# The Science of Calorimetry: Calculating Heat Energy

## How do we calculate the number of calories required to raise the temperature of water?

The number of calories required to raise the temperature of 55.0 g of water (c = 1.00 cal/g°C) from 25°C to 45°C is ________.

1) 1.10 x 10³ cal

2) 1380 cal

3) 2480 cal

4) 55.0 cal

## Answer:

The number of calories required to raise the temperature of 55.0 g of water from 25°C to 45°C is 1,100 calories.
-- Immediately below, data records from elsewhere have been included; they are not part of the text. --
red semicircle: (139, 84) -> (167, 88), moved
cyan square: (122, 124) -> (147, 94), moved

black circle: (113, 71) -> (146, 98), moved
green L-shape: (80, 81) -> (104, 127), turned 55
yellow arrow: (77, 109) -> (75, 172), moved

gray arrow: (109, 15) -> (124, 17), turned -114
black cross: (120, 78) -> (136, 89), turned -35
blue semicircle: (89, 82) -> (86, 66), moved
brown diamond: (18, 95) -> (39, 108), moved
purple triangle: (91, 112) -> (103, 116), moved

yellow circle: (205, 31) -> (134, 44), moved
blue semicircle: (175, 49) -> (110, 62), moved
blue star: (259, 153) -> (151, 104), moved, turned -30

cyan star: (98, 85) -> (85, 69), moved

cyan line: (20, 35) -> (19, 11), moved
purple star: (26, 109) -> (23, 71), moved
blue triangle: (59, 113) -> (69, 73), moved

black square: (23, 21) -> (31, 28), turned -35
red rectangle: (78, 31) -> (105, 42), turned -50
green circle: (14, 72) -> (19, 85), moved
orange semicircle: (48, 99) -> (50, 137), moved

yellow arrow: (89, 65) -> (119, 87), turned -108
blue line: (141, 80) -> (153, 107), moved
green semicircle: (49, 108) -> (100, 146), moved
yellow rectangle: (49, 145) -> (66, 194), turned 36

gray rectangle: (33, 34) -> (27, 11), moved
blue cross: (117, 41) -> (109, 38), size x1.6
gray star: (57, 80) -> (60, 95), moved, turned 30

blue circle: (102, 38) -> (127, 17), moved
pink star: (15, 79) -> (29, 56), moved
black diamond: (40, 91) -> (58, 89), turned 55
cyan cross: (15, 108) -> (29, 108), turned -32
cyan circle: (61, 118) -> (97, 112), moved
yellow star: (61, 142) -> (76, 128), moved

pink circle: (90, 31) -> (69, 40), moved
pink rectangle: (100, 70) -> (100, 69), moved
Calorimetry is the science of measuring the heat of chemical reactions or physical changes. One common application of calorimetry is calculating the amount of heat energy required to raise the temperature of a substance, such as water.

In the given scenario, we are asked to calculate the number of calories needed to raise the temperature of 55.0 g of water from 25°C to 45°C. To do this, we can use the formula:

q = mcΔT

Where:

q = heat energy

m = mass of the water (55.0 g)

c = specific heat of water (1.00 cal/g°C)

ΔT = temperature change (45°C - 25°C = 20°C)

Plugging in the values, we get:

q = (55.0 g)(1.00 cal/g°C)(20°C)

q = 1,100 cal

Therefore, the number of calories required to raise the temperature of 55.0 g of water from 25°C to 45°C is 1,100 calories. Option 1) 1.10 x 10³ cal is the correct answer.